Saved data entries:
======
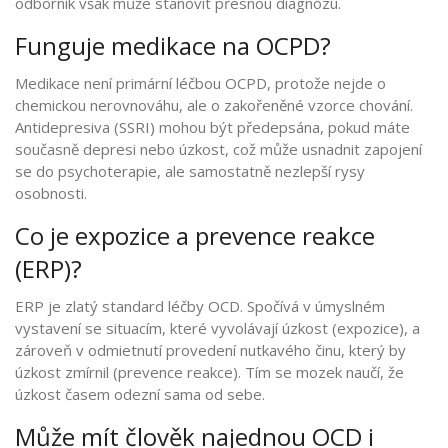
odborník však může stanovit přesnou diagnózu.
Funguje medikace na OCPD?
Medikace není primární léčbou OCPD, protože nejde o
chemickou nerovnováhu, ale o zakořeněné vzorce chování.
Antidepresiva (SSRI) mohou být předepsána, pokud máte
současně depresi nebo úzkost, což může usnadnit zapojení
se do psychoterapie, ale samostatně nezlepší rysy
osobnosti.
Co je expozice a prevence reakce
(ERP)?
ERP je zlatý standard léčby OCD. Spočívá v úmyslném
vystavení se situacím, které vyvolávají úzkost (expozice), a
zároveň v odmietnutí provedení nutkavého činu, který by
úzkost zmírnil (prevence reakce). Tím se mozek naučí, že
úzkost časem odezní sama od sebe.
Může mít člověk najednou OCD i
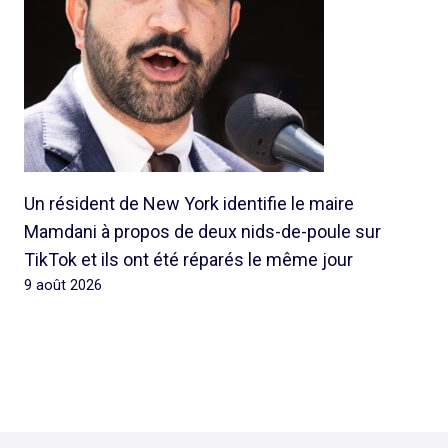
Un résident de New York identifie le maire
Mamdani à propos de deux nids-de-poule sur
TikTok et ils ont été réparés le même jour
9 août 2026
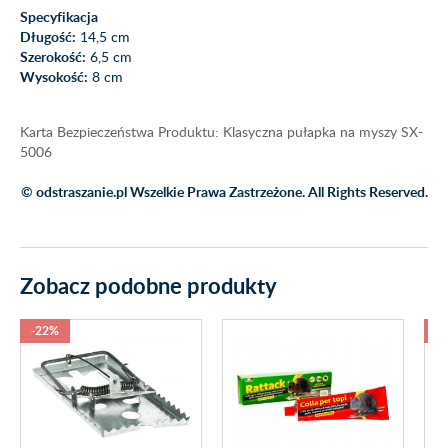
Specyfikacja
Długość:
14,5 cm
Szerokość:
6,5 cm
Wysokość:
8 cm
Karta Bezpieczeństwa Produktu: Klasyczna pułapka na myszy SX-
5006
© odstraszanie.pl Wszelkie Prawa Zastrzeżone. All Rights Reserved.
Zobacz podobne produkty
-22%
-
======
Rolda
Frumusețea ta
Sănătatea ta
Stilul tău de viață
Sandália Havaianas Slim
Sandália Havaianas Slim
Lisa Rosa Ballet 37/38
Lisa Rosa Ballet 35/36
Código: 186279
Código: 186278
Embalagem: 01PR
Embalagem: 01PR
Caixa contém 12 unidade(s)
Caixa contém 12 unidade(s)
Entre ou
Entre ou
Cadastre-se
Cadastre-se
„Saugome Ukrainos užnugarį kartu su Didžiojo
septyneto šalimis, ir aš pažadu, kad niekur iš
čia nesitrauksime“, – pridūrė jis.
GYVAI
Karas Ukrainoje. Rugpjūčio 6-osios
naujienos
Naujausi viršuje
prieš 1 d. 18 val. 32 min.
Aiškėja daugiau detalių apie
======
DIRECTIONS FOR THIS TASK =
Pull every line containing "Ballet" from the entries above and copy it.

RESULT FOR THIS TASK =
Lisa Rosa Ballet 37/38
Lisa Rosa Ballet 35/36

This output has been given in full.